Pożegnajmy pana dumnie, z taką dumą, z jaką on zawsze grał.
To człowiek, który nigdy nie ugiął karku.
A Hiszpania całuje złoto.
Urugwaj, złoto dla Hiszpanii i Fabio niosący puchar - to trzy rzeczy, które na pewno zabiorę ze sobą po tym Mundialu. Bezsprzecznie.
Będzie mi brakowało mistrzostw, oglądania meczów, komentowania, kłótni o wynik i faworyta, nerwów. Ciężko będzie odwyknąć. To śmieszne, że już po. Niby miesiąc, a zleciało gdzieś bokiem. Zawsze, po każdym turnieju, zostaje mi trochę niedosytu.
Puchar wręczony, medale wiszą na szyjach, a ja wracam do swojego zabałaganionego świata.

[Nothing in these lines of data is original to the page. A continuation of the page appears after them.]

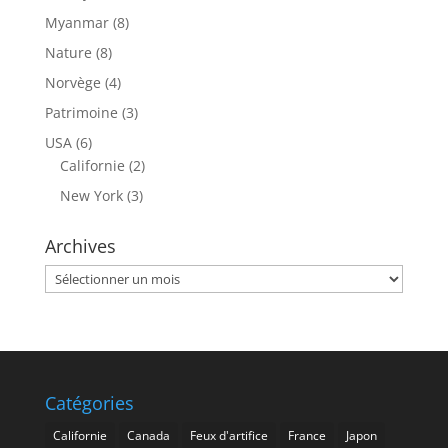
Myanmar
(8)
Nature
(8)
Norvège
(4)
Patrimoine
(3)
USA
(6)
Californie
(2)
New York
(3)
Archives
Archives
Catégories
Californie
Canada
Feux d'artifice
France
Japon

Za sześć godzin (!) zaczyna się Operacja Wielka Wyprowadzka, pudła tylko w połowie spakowane (w połowie nie spakowane?), więc nie ma co liczyć na sen w najbliższym czasie. Jeszcze nie wiem, jak to wszystko ogarnę. Chyba nie ogarnę i zostanę tak w połowie, nigdzie-prawie. Jest trochę ciężko.
Wish me luck.
Nie wiem, jak bardzo zmieni się życie.
Ani kiedy znów spotkam się ze swoim komputerem, routerem i innymi śmiesznymi rzeczami codziennego użytku.
So see ya somewhere.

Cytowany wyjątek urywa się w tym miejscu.